▶ [The problem] Do not copy the pictures. Write out the lines from the start of the entries through the line containing "enthält einen dünnen".

▶ [Study material]

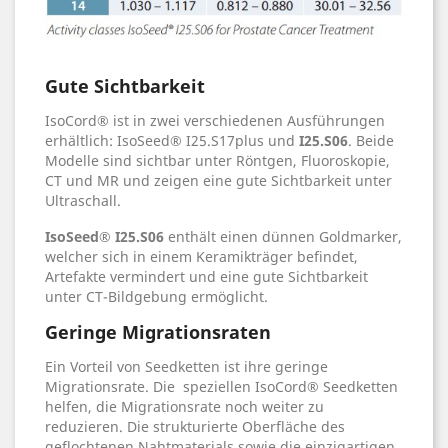
Gute Sichtbarkeit
IsoCord® ist in zwei verschiedenen Ausführungen
erhältlich: IsoSeed® I25.S17plus und
I25.S06
. Beide
Modelle sind sichtbar unter Röntgen, Fluoroskopie,
CT und MR und zeigen eine gute Sichtbarkeit unter
Ultraschall.
IsoSeed® I25.S06
enthält einen dünnen Goldmarker,
welcher sich in einem Keramikträger befindet,
Artefakte vermindert und eine gute Sichtbarkeit
unter CT-Bildgebung ermöglicht.
Geringe Migrationsraten
Ein Vorteil von Seedketten ist ihre geringe
Migrationsrate. Die speziellen IsoCord® Seedketten
helfen, die Migrationsrate noch weiter zu
reduzieren. Die strukturierte Oberfläche des
geflochtenen Nahtmaterials sowie die einzigartigen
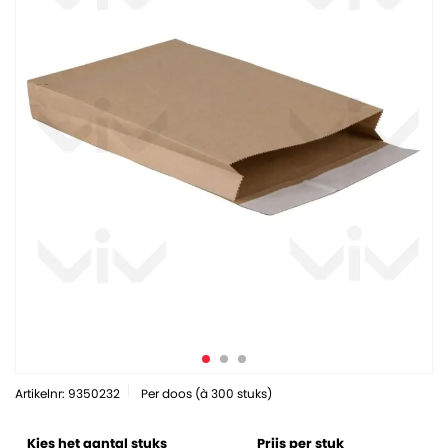
Artikelnr: 9350232
Per doos (à 300 stuks)
Kies het aantal stuks
Prijs per stuk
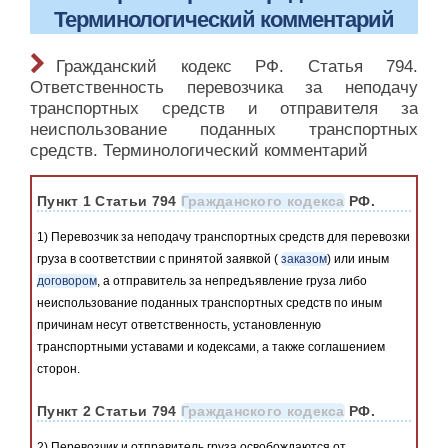
Терминологический комментарий
Гражданский кодекс РФ. Статья 794.
Ответственность перевозчика за неподачу
транспортных средств и отправителя за
неиспользование поданных транспортных
средств. Терминологический комментарий
Пункт 1 Статьи 794
Гражданского кодекса
РФ.
1) Перевозчик за неподачу транспортных средств для перевозки
груза в соответствии с принятой заявкой (
заказом
) или иным
договором
, а отправитель за непредъявление груза либо
неиспользование поданных транспортных средств по иным
причинам несут ответственность, установленную
транспортными уставами и кодексами, а также соглашением
сторон.
Пункт 2 Статьи 794
Гражданского кодекса
РФ.
2) Перевозчик и отправитель груза освобождаются от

▶ [Output of the exercise]
Gute Sichtbarkeit
IsoCord® ist in zwei verschiedenen Ausführungen
erhältlich: IsoSeed® I25.S17plus und
I25.S06
. Beide
Modelle sind sichtbar unter Röntgen, Fluoroskopie,
CT und MR und zeigen eine gute Sichtbarkeit unter
Ultraschall.
IsoSeed® I25.S06
enthält einen dünnen Goldmarker,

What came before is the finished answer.